When I was younger, I held the Christadelphian community in awe and it loomed large as an important authority in my life. It followed that I felt confused, bad and guilty for disagreeing with Christadelphians about anything. The courage to disagree increased as I got older, was exposed to more ideas, and gained more life experience. But I was puzzled that the issues that bothered me never seemed to be discussed or mentioned. This really did make me wonder if there was something wrong with me. I even questioned my own morality. If I were a good and moral person, why would I have doubts about certain beliefs or practices? Shouldn’t I find them easy to accept?

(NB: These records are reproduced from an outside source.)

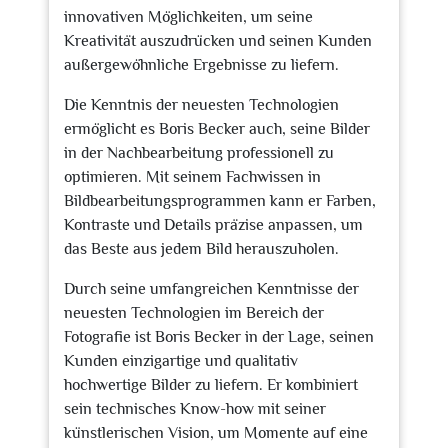
innovativen Möglichkeiten, um seine
Kreativität auszudrücken und seinen Kunden
außergewöhnliche Ergebnisse zu liefern.
Die Kenntnis der neuesten Technologien
ermöglicht es Boris Becker auch, seine Bilder
in der Nachbearbeitung professionell zu
optimieren. Mit seinem Fachwissen in
Bildbearbeitungsprogrammen kann er Farben,
Kontraste und Details präzise anpassen, um
das Beste aus jedem Bild herauszuholen.
Durch seine umfangreichen Kenntnisse der
neuesten Technologien im Bereich der
Fotografie ist Boris Becker in der Lage, seinen
Kunden einzigartige und qualitativ
hochwertige Bilder zu liefern. Er kombiniert
sein technisches Know-how mit seiner
künstlerischen Vision, um Momente auf eine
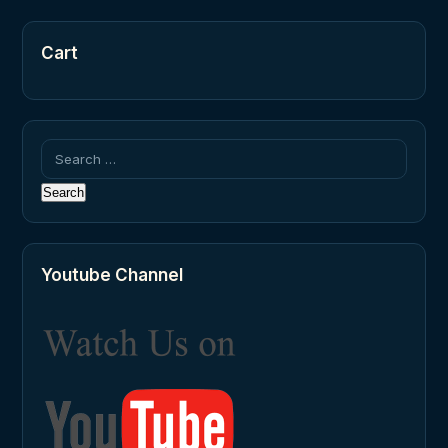
Cart
Search
for:
Youtube Channel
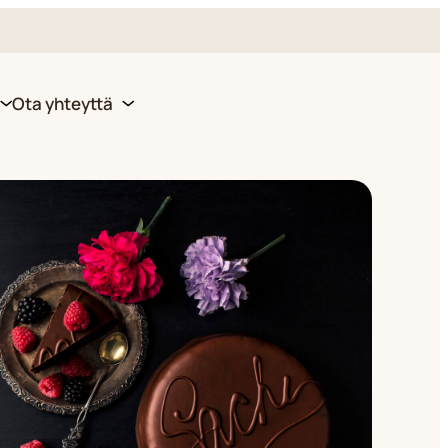
Ota yhteyttä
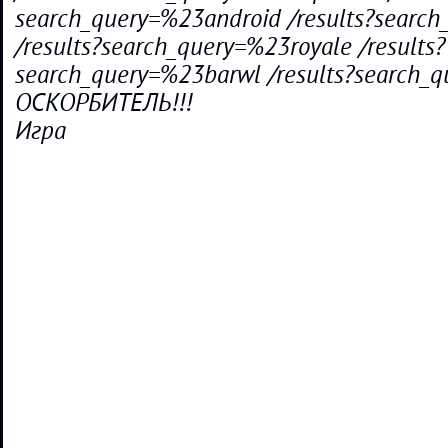
search_query=%23android /results?searc
/results?search_query=%23royale /results?
search_query=%23barwl /results?search_q
ОСКОРБИТЕЛЬ!!!
Игра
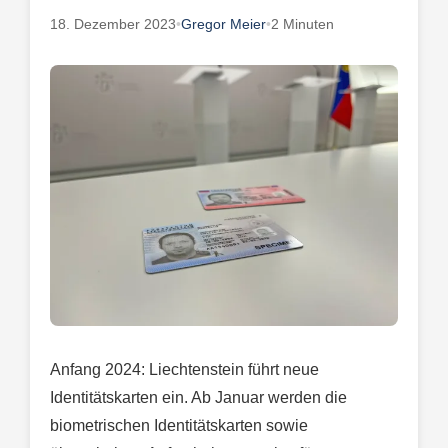
18. Dezember 2023
•
Gregor Meier
•
2 Minuten
Anfang 2024: Liechtenstein führt neue
Identitätskarten ein. Ab Januar werden die
biometrischen Identitätskarten sowie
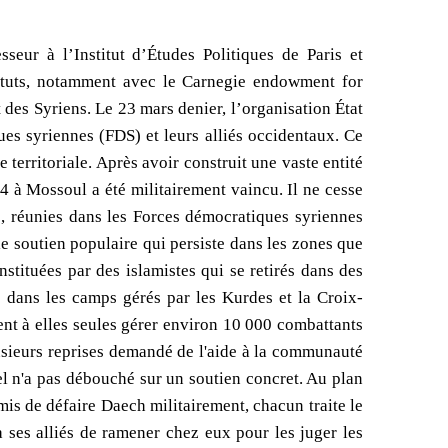
eur à l’Institut d’Études Politiques de Paris et
stituts, notamment avec le Carnegie endowment for
t des Syriens. Le 23 mars denier, l’organisation État
ues syriennes (FDS) et leurs alliés occidentaux. Ce
e territoriale. Après avoir construit une vaste entité
14 à Mossoul a été militairement vaincu. Il ne cesse
s, réunies dans les Forces démocratiques syriennes
le soutien populaire qui persiste dans les zones que
nstituées par des islamistes qui se retirés dans des
ée dans les camps gérés par les Kurdes et la Croix-
ent à elles seules gérer environ 10 000 combattants
plusieurs reprises demandé de l'aide à la communauté
pel n'a pas débouché sur un soutien concret. Au plan
rmis de défaire Daech militairement, chacun traite le
 ses alliés de ramener chez eux pour les juger les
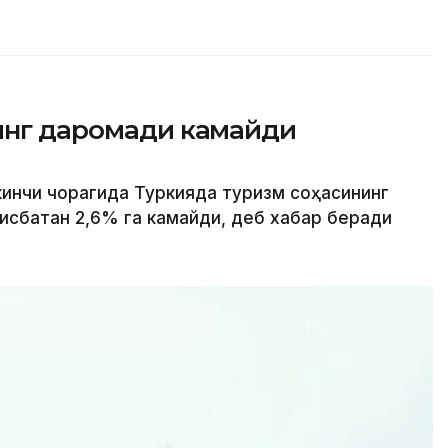
нинг даромади камайди
кинчи чорагида Туркияда туризм соҳасининг
исбатан 2,6% га камайди, деб хабар беради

This shows the unhealthy degree of influence that the religion exerted over me. It actually made me question both my reason and my morality. But although I felt like a misfit, there was a spark of independence inside me that made me feel sure I could not stop following my own conscience even if it meant being completely isolated.

Don’t fear to doubt
For what it’s worth, I have come to the conclusion that when I found certain Christadelphian beliefs or practices hard or impossible to embrace, it was I who was thinking sanely and morally. Frankly, it was the teachings that didn’t add up. But my conditioning made me feel (or fear) that I was crazy and bad. Only when I let the beliefs go did the sense of torment let me go, because I was no longer being torn in two as my religion pulled me in one direction and my reason and conscience in another.

So let me assure you of something: if you are a Christadelphian, and you are having doubts, you are not crazy. There are aspects of Christadelphian beliefs which are genuinely problematic when subjected to scrutiny. As we probably all know, there are also instances of ecclesias behaving in ways that are uncaring, insensitive and high-handed, which belies the notion that the community is somehow the sole guardian of morality.

My advice is simple: Don’t be afraid to question. Don’t be afraid to doubt. If an idea is sound, there’s no reason to fear to examine it. If an idea is unsound, then the sooner we discover that the better. By examining your beliefs and underlying assumptions, you may arrive at valuable new insights. Above all, your mind is your own. You’re entitled to use it.